■ PROBLEM TO WORK ON: Print all records exactly, pictures left out.

■ Stored data entries:
────────

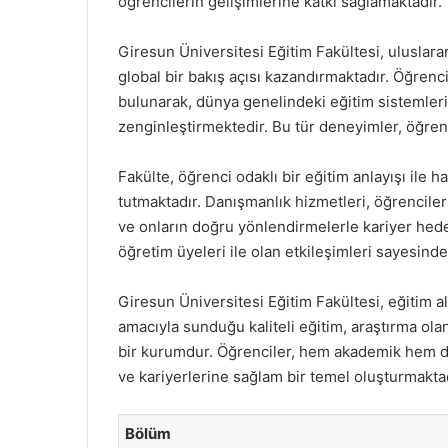
öğrencilerin gelişimlerine katkı sağlamaktadır.
Giresun Üniversitesi Eğitim Fakültesi, uluslarar
global bir bakış açısı kazandırmaktadır. Öğrenci
bulunarak, dünya genelindeki eğitim sistemlerin
zenginleştirmektedir. Bu tür deneyimler, öğrenc
Fakülte, öğrenci odaklı bir eğitim anlayışı ile 
tutmaktadır. Danışmanlık hizmetleri, öğrencile
ve onların doğru yönlendirmelerle kariyer hedef
öğretim üyeleri ile olan etkileşimleri sayesind
Giresun Üniversitesi Eğitim Fakültesi, eğitim a
amacıyla sunduğu kaliteli eğitim, araştırma ola
bir kurumdur. Öğrenciler, hem akademik hem de 
ve kariyerlerine sağlam bir temel oluşturmaktad
Bölüm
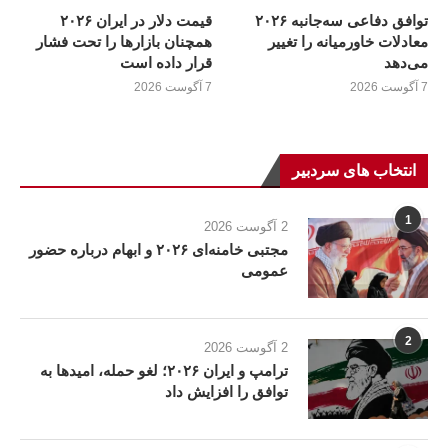
توافق دفاعی سه‌جانبه ۲۰۲۶
قیمت دلار در ایران ۲۰۲۶
معادلات خاورمیانه را تغییر
همچنان بازارها را تحت فشار
می‌دهد
قرار داده است
7 آگوست 2026
7 آگوست 2026
انتخاب های سردبیر
1
2 آگوست 2026
مجتبی خامنه‌ای ۲۰۲۶ و ابهام درباره حضور
عمومی
2
2 آگوست 2026
ترامپ و ایران ۲۰۲۶؛ لغو حمله، امیدها به
توافق را افزایش داد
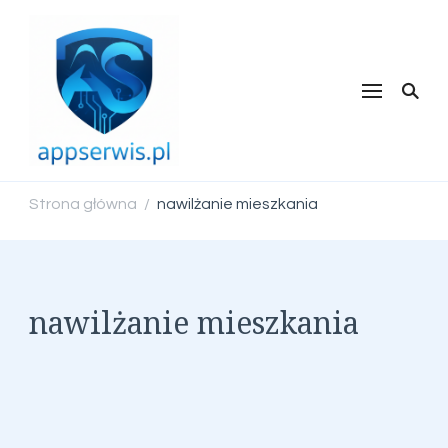
appserwis.pl
Strona główna
nawilżanie mieszkania
/
nawilżanie mieszkania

────────

■ ANSWER BOX:
öğrencilerin gelişimlerine katkı sağlamaktadır.
Giresun Üniversitesi Eğitim Fakültesi, uluslarar
global bir bakış açısı kazandırmaktadır. Öğrenci
bulunarak, dünya genelindeki eğitim sistemlerin
zenginleştirmektedir. Bu tür deneyimler, öğrenc
Fakülte, öğrenci odaklı bir eğitim anlayışı ile 
tutmaktadır. Danışmanlık hizmetleri, öğrencile
ve onların doğru yönlendirmelerle kariyer hedef
öğretim üyeleri ile olan etkileşimleri sayesind
Giresun Üniversitesi Eğitim Fakültesi, eğitim a
amacıyla sunduğu kaliteli eğitim, araştırma ola
bir kurumdur. Öğrenciler, hem akademik hem de 
ve kariyerlerine sağlam bir temel oluşturmaktad
Bölüm
توافق دفاعی سه‌جانبه ۲۰۲۶
قیمت دلار در ایران ۲۰۲۶
معادلات خاورمیانه را تغییر
همچنان بازارها را تحت فشار
می‌دهد
قرار داده است
7 آگوست 2026
7 آگوست 2026
انتخاب های سردبیر
1
2 آگوست 2026
مجتبی خامنه‌ای ۲۰۲۶ و ابهام درباره حضور
عمومی
2
2 آگوست 2026
ترامپ و ایران ۲۰۲۶؛ لغو حمله، امیدها به
توافق را افزایش داد
appserwis.pl
Strona główna
nawilżanie mieszkania
/
nawilżanie mieszkania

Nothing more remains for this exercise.